=== Section Start ===
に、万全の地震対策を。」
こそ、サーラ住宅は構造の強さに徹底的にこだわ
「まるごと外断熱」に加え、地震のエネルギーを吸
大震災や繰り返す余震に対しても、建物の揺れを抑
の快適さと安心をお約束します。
=== Section End ===
=== Section Start ===
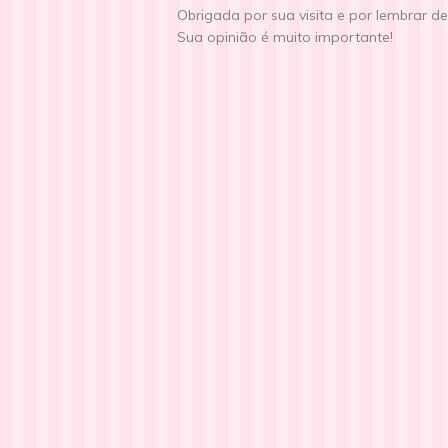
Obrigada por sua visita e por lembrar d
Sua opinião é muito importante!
=== Section End ===
* Work item
Your reply is to repeat, unchanged, the lines above running from the one with "に、万全の地震対策を。」" up to and including the one with "の快適さと安心をお約束します。".

* Solution for this problem
に、万全の地震対策を。」
こそ、サーラ住宅は構造の強さに徹底的にこだわ
「まるごと外断熱」に加え、地震のエネルギーを吸
大震災や繰り返す余震に対しても、建物の揺れを抑
の快適さと安心をお約束します。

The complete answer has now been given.